Andermatt serves as a crossroads between southern Switzerland and the north as well as between eastern Switzerland (i.e. Graubünden/Grisons) and western Switzerland, (i.e. Valais, Bern and the Swiss Romande). The village is connected by three Alpine passes: the Oberalp Pass (6,706 ft; 2,044 m.) to the east connecting the Surselva in the canton of Graubünden, the St Gotthard Pass (6,909 ft; 2,106 m.) to the south connecting with the Valle Leventina in canton of Ticino, and the Furka Pass (7,992 ft; 2,436 m.) to the west connecting with the Obergoms in canton of Valais. To the north the steeply descending Schöllenen Gorge links Andermatt with Göschenen and is the location of the famous Devil's Bridge.
Since the opening of the Schöllenen route, around 1200, Andermatt has been on the Gotthard route.
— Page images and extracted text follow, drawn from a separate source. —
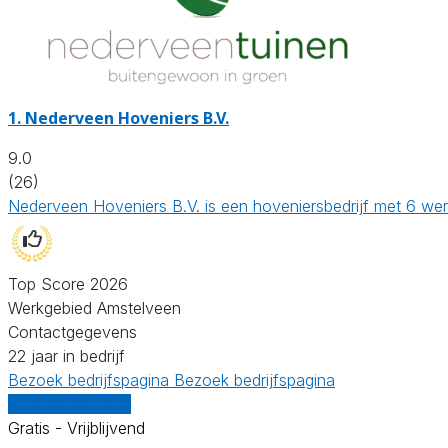
1.
Nederveen Hoveniers B.V.
9.0
(26)
Nederveen Hoveniers B.V. is een hoveniersbedrijf met 6 wer
Top Score 2026
Werkgebied Amstelveen
Contactgegevens
22 jaar in bedrijf
Bezoek bedrijfspagina
Bezoek bedrijfspagina
Vergelijk offertes
Gratis - Vrijblijvend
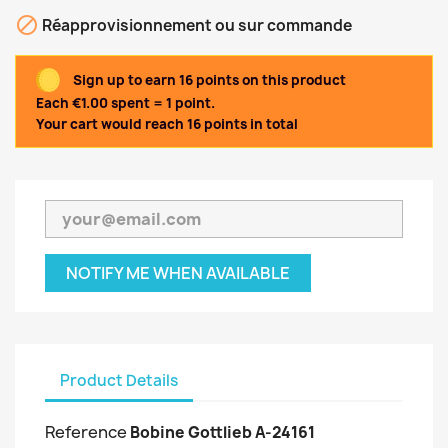

Réapprovisionnement ou sur commande
Sign up to earn 16 points on this product
Each €1.00 spent = 1 point.
Your cart would reach 16 points in total
NOTIFY ME WHEN AVAILABLE
Product Details
Reference
Bobine Gottlieb A-24161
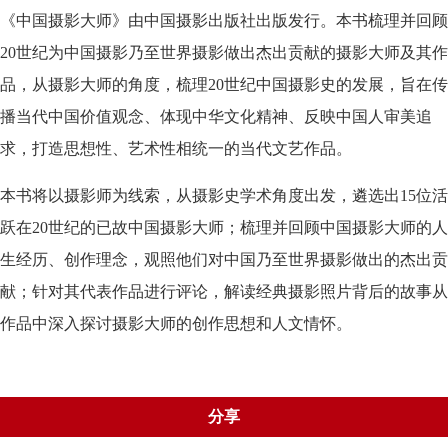
《中国摄影大师》由中国摄影出版社出版发行。本书梳理并回顾
20世纪为中国摄影乃至世界摄影做出杰出贡献的摄影大师及其作
品，从摄影大师的角度，梳理20世纪中国摄影史的发展，旨在传
播当代中国价值观念、体现中华文化精神、反映中国人审美追
求，打造思想性、艺术性相统一的当代文艺作品。
本书将以摄影师为线索，从摄影史学术角度出发，遴选出15位活
跃在20世纪的已故中国摄影大师；梳理并回顾中国摄影大师的人
生经历、创作理念，观照他们对中国乃至世界摄影做出的杰出贡
献；针对其代表作品进行评论，解读经典摄影照片背后的故事从
作品中深入探讨摄影大师的创作思想和人文情怀。
分享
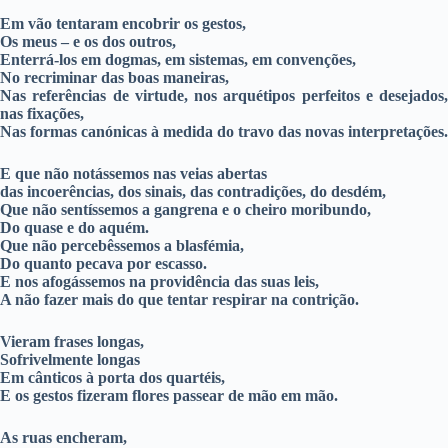
Em vão tentaram encobrir os gestos,
Os meus – e os dos outros,
Enterrá-los em dogmas, em sistemas, em convenções,
No recriminar das boas maneiras,
Nas referências de virtude, nos arquétipos perfeitos e desejados,
nas fixações,
Nas formas canónicas à medida do travo das novas interpretações.
E que não notássemos nas veias abertas
das incoerências, dos sinais, das contradições, do desdém,
Que não sentíssemos a gangrena e o cheiro moribundo,
Do quase e do aquém.
Que não percebêssemos a blasfémia,
Do quanto pecava por escasso.
E nos afogássemos na providência das suas leis,
A não fazer mais do que tentar respirar na contrição.
Vieram frases longas,
Sofrivelmente longas
Em cânticos à porta dos quartéis,
E os gestos fizeram flores passear de mão em mão.
As ruas encheram,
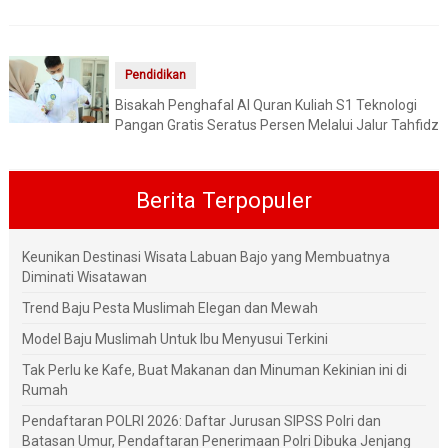
Pendidikan
Bisakah Penghafal Al Quran Kuliah S1 Teknologi
Pangan Gratis Seratus Persen Melalui Jalur Tahfidz
Berita Terpopuler
Keunikan Destinasi Wisata Labuan Bajo yang Membuatnya
Diminati Wisatawan
Trend Baju Pesta Muslimah Elegan dan Mewah
Model Baju Muslimah Untuk Ibu Menyusui Terkini
Tak Perlu ke Kafe, Buat Makanan dan Minuman Kekinian ini di
Rumah
Pendaftaran POLRI 2026: Daftar Jurusan SIPSS Polri dan
Batasan Umur, Pendaftaran Penerimaan Polri Dibuka Jenjang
The town is served by a Matterhorn Gotthard Bahn (MGB) owned and operated railway station. The station is connected with Brig and Visp (Valais) and with the western terminus of the Rhaetian Railway at Disentis/Mustér (Grisons). There is also a very short branch line, the Schöllenenbahn, nowadays part of MGB, between Andermatt and Göschenen, at the northern end of the Gotthard Rail Tunnel, connecting with the Gotthard railway line.